Pandemic leaves criminal lawyers out of work and without help
With the courts mostly closed due to the COVID-19 pandemic and many cases postponed for months, what is a criminal lawyer to do?
"The impact has been huge. It's pretty devastating," said Emily Dixon, a sole practitioner based in Toronto. "I'm a young lawyer. My business has been totally impacted by the closure of the courts."
Some criminal defence lawyers have been navigating the "new normal" in the justice system since March by representing people in remote bail hearings and guilty pleas, usually over the phone.
But for lawyers like Dixon, who mainly does trials, work has almost completely dried up, as the courts have postponed those cases. She said she genuinely does not know what she'll do to earn a decent income over the next few months as expenses, especially office rent, still need to be paid.

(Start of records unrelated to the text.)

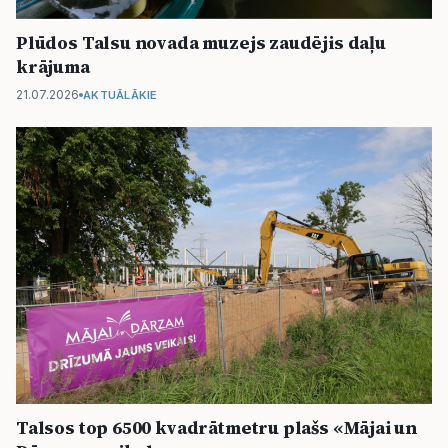
Plūdos Talsu novada muzejs zaudējis daļu
krājuma
21.07.2026
AKTUĀLĀKIE
Talsos top 6500 kvadrātmetru plašs «Mājai un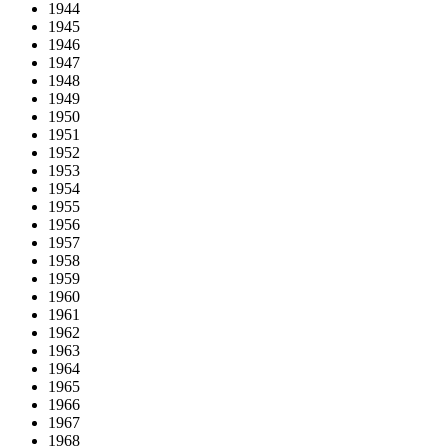
1944
1945
1946
1947
1948
1949
1950
1951
1952
1953
1954
1955
1956
1957
1958
1959
1960
1961
1962
1963
1964
1965
1966
1967
1968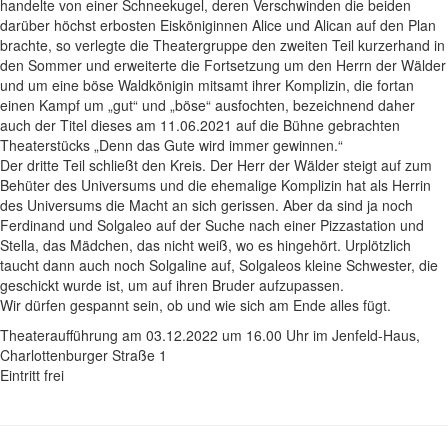
handelte von einer Schneekugel, deren Verschwinden die beiden
darüber höchst erbosten Eisköniginnen Alice und Alican auf den Plan
brachte, so verlegte die Theatergruppe den zweiten Teil kurzerhand in
den Sommer und erweiterte die Fortsetzung um den Herrn der Wälder
und um eine böse Waldkönigin mitsamt ihrer Komplizin, die fortan
einen Kampf um „gut“ und „böse“ ausfochten, bezeichnend daher
auch der Titel dieses am 11.06.2021 auf die Bühne gebrachten
Theaterstücks „Denn das Gute wird immer gewinnen.“
Der dritte Teil schließt den Kreis. Der Herr der Wälder steigt auf zum
Behüter des Universums und die ehemalige Komplizin hat als Herrin
des Universums die Macht an sich gerissen. Aber da sind ja noch
Ferdinand und Solgaleo auf der Suche nach einer Pizzastation und
Stella, das Mädchen, das nicht weiß, wo es hingehört. Urplötzlich
taucht dann auch noch Solgaline auf, Solgaleos kleine Schwester, die
geschickt wurde ist, um auf ihren Bruder aufzupassen.
Wir dürfen gespannt sein, ob und wie sich am Ende alles fügt.
Theateraufführung am 03.12.2022 um 16.00 Uhr im Jenfeld-Haus,
Charlottenburger Straße 1
Eintritt frei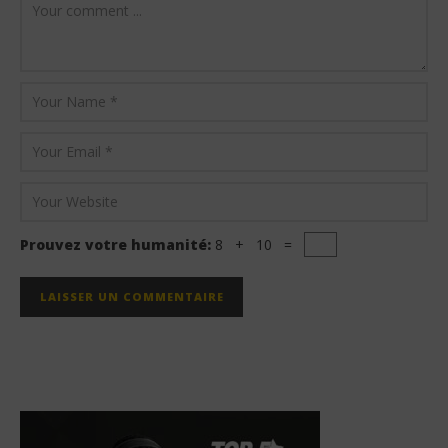
Prouvez votre humanité:
8 + 10 =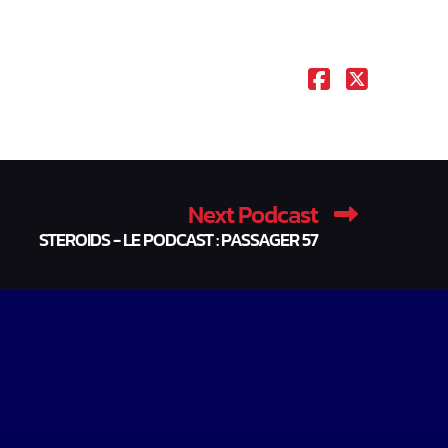
Next Podcast
STEROIDS - LE PODCAST : PASSAGER 57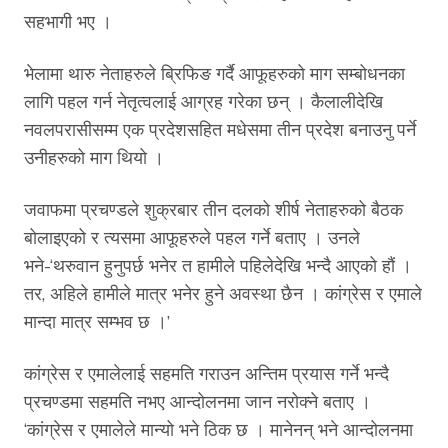
सहभागी भए ।
भेलामा थारु नेताहरुले ब्रिफिङ गर्दै आफूहरुको माग सम्बोधनका
लागि पहल गर्न नेतृत्वलाई आग्रह गरेका छन् । कैलालीदेखि
नवलपरासीसम्म एक प्रदेशसहित मधेसमा तीन प्रदेश बनाउनु पर्ने
उनीहरुको माग थियो ।
जवाफमा प्रचण्डले शुक्रबार तीन दलको शीर्ष नेताहरुको बैठक
बोलाइएको र त्यसमा आफूहरुले पहल गर्ने बताए । उनले
भने-‘थरुवान हुनुपर्छ भनेर त हामीले पहिलेदेखि भन्दै आएको हौं ।
तर, अहिले हामीले मात्र भनेर हुने अवस्था छैन । कांग्रेस र एमाले
मान्दा मात्र सम्भव छ ।’
कांग्रेस र एमालेलाई सहमति गराउन अन्तिम प्रयास गर्ने भन्दै
प्रचण्डमा सहमति नभए आन्दोलनमा जान नरोक्ने बताए ।
‘कांग्रेस र एमालेले मान्यो भने ठिक छ । मानेनन् भने आन्दोलनमा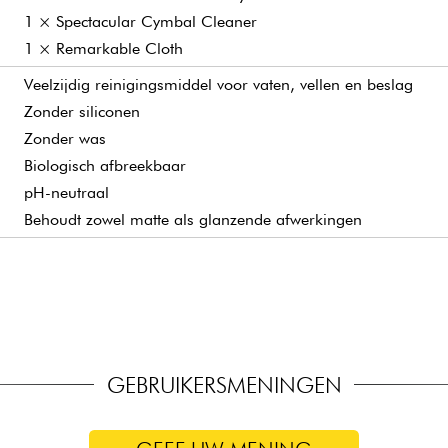
1 × Spectacular Cymbal Cleaner
1 × Remarkable Cloth
Veelzijdig reinigingsmiddel voor vaten, vellen en beslag
Zonder siliconen
Zonder was
Biologisch afbreekbaar
pH-neutraal
Behoudt zowel matte als glanzende afwerkingen
Professionele reiniger voor cimbalen
Zachte, stevige en pluisvrije doek
Gebruiksklare set, ideaal als cadeau of voor regelmatig on
Herstelt de glans
Ideaal voor het reinigen en oppoetsen
Verwijdert vingerafdrukken, vet en vuil
Geschikt voor het onderhoud van vaten, vellen, beslag en c
Is veilig voor logo's en zeefdrukken
Geschikt voor alle afwerkingen
Geschikt voor gegoten (Cast) cimbalen
GEBRUIKERSMENINGEN
Geschikt voor gestanste (Sheet) cimbalen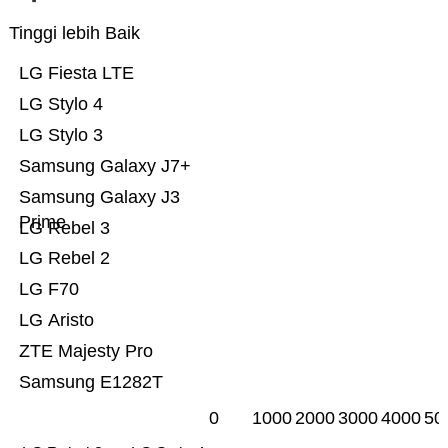
Tinggi lebih Baik
LG Fiesta LTE
LG Stylo 4
LG Stylo 3
Samsung Galaxy J7+
Samsung Galaxy J3
Prime
LG Rebel 3
LG Rebel 2
LG F70
LG Aristo
ZTE Majesty Pro
Samsung E1282T
0
1000
2000
3000
4000
50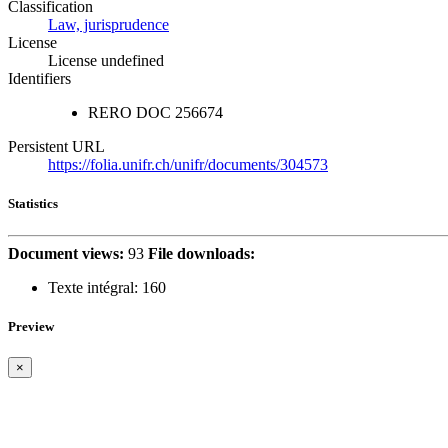
Classification
Law, jurisprudence
License
License undefined
Identifiers
RERO DOC
256674
Persistent URL
https://folia.unifr.ch/unifr/documents/304573
Statistics
Document views:
93
File downloads:
Texte intégral:
160
Preview
×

Federal government assistance for workers and businesses does not apply to her, she said. It's a situation likely shared by other lawyers who practise alone with no staff. (There were just over 9,000 sole practitioners out of Ontario's 41,000 lawyers in 2018, according to the Law Society of Ontario's annual report.)
Dixon confirmed that she's not eligible for the federal government's interest-free $40,000 small business loan, as she has no payroll - she has no employees at all.
She also doesn't qualify for Employment Insurance because as an independent contractor, she doesn't pay into it. She may one day qualify for the government's $2,000-a-month Canada Emergency Response Benefit, especially now that the government said this week those earning $1,000 a month or less would qualify.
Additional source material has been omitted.